Select to view content in your preferred language

Extract Data from Open Data

2307
19
Jump to solution
03-07-2023 11:56 AM
kapalczynski
Frequent Contributor

I have this URL: https://geohub-vadeq.hub.arcgis.com/datasets/57759688e4944bb987add68c4f0c5ada_104/explore?location=3...

or 

https://geohub-vadeq.hub.arcgis.com/datasets/57759688e4944bb987add68c4f0c5ada_104/about

 

I want to use python/arcpy and download all its data.  If I use the RestEndpoint there is a limit of 1000 records.  I cant seem to get all 50k.
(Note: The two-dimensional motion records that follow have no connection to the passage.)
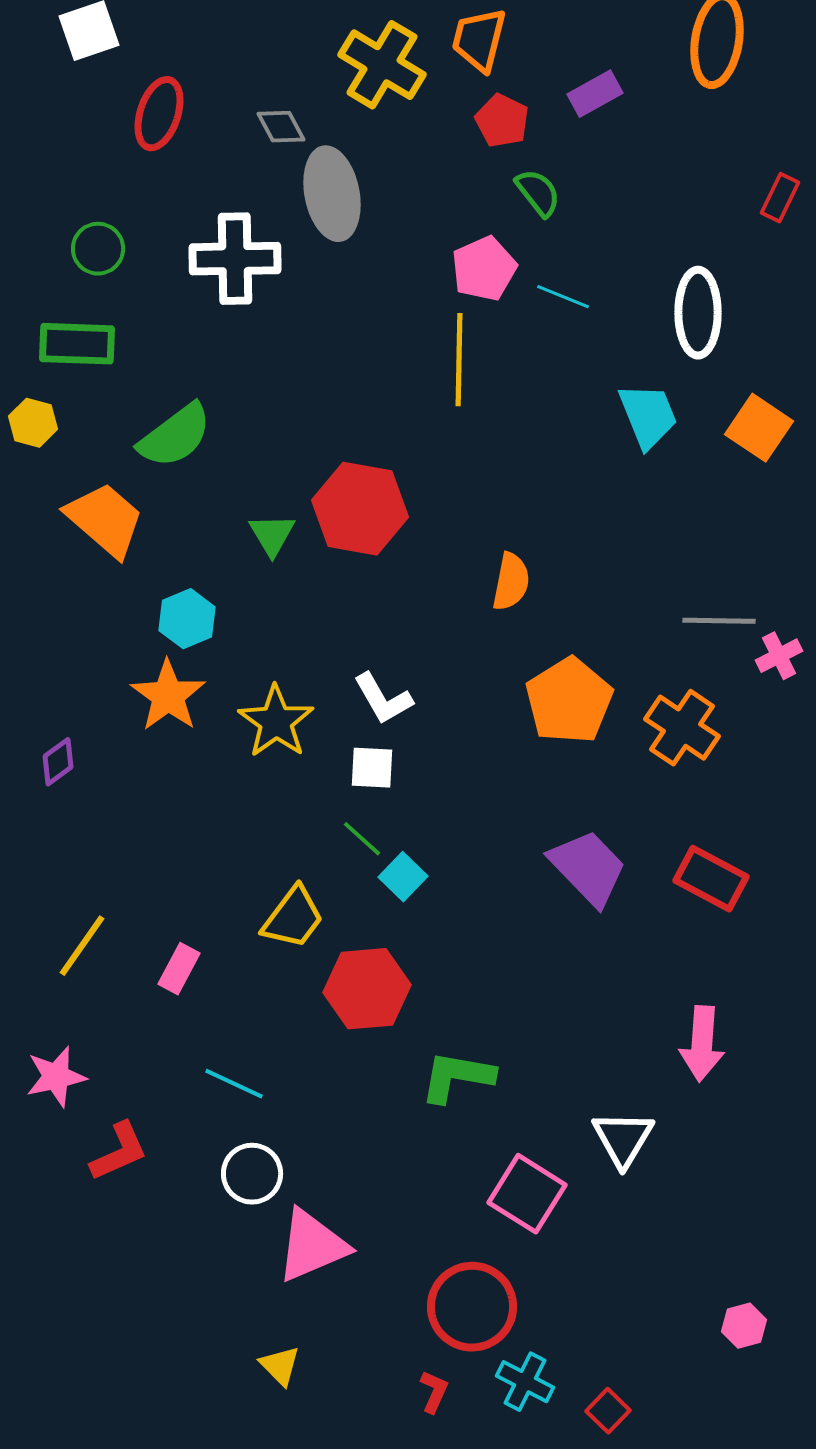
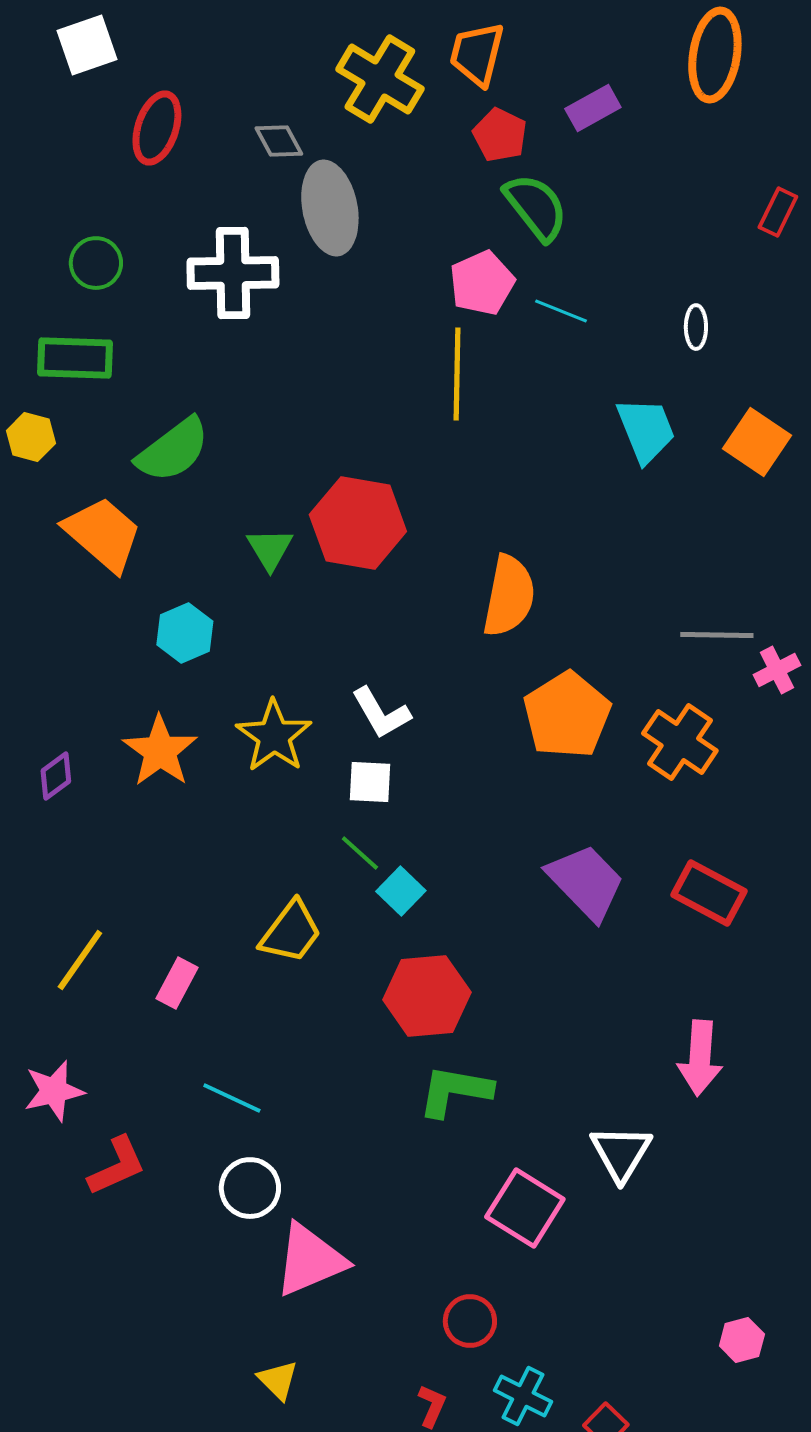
green semicircle: (538, 193) -> (536, 207), size x1.4
white ellipse: (698, 313) -> (696, 327), size x0.5
orange semicircle: (511, 582) -> (509, 596), size x1.4
orange star: (168, 696) -> (160, 751), moved
red hexagon: (367, 989) -> (427, 996), moved
red circle: (472, 1307) -> (470, 1321), size x0.6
Any ideas on how I can programmatically ?  Looking to get a GeoJSON or JSON and write it to a JSON file locally...

0 Kudos
1 Solution

Accepted Solutions
AaronCole1
Regular Contributor

I do this kind of thing all the time! Love data mining. You have to group your requests in batches of whatever the max number of records that will be returned is, in this case 1000. Here's a code snippet I modified from something I use regularly.  You can set it up to run on task to be fully automated. You'll have to put in your desired output paths and it should run.

import arcpy
import requests
import json
import os
import sys
import traceback
from datetime import date

arcpy.env.overwriteOutput = True

class DataScraper():
    def __init__(self):
        # URL to map service you want to extract data from
        self.service_url = 'https://apps.deq.virginia.gov/arcgis/rest/services/public/EDMA/MapServer/104'

    def getServiceProperties(self, url):
        URL = url
        PARAMS = {'f' : 'json'}
        r = requests.get(url = URL, params = PARAMS)
        service_props = r.json()
        return service_props


    def getLayerIds(self, url, query=None):
        URL = url + '/query'
        PARAMS = {'f':'json', 'returnIdsOnly': True, 'where' : '1=1'}
        if query:
            PARAMS['where'] = "ST = '{}'".format(query)
        r = requests.get(url = URL, params = PARAMS)
        data = r.json()
        return data['objectIds']


    def getLayerDataByIds(self, url, ids):
        # ids parameter should be a list of object ids
        URL = url + '/query'
        field = 'OBJECTID'
        value = ', '.join([str(i) for i in ids])
        PARAMS = {'f': 'json', 'where': '{} IN ({})'.format(field, value), 'returnIdsOnly': False, 'returnCountOnly': False, 'returnGeometry': True,
                  'outFields': '*'}
        r = requests.post(url=URL, data=PARAMS)
        layer_data = r.json()
        return layer_data

    # UTILITIES
    def chunks(self, lst, n):
        # Yield successive n-sized chunks from list
        for i in range(0, len(lst), n):
            yield lst[i:i + n]

if __name__ == '__main__':
    # Can use date for naming iterative runs...
    todays_date = date.today().strftime("%Y_%m_%d")
    # Instantiate DataScraper class
    ds = DataScraper()

    # Specify where you want to save output JSON and feature class on your machine
    out_json_path = rf"e:/data{todays_date}.json"
    out_fc_path = rf"e:/data{todays_date}.shp"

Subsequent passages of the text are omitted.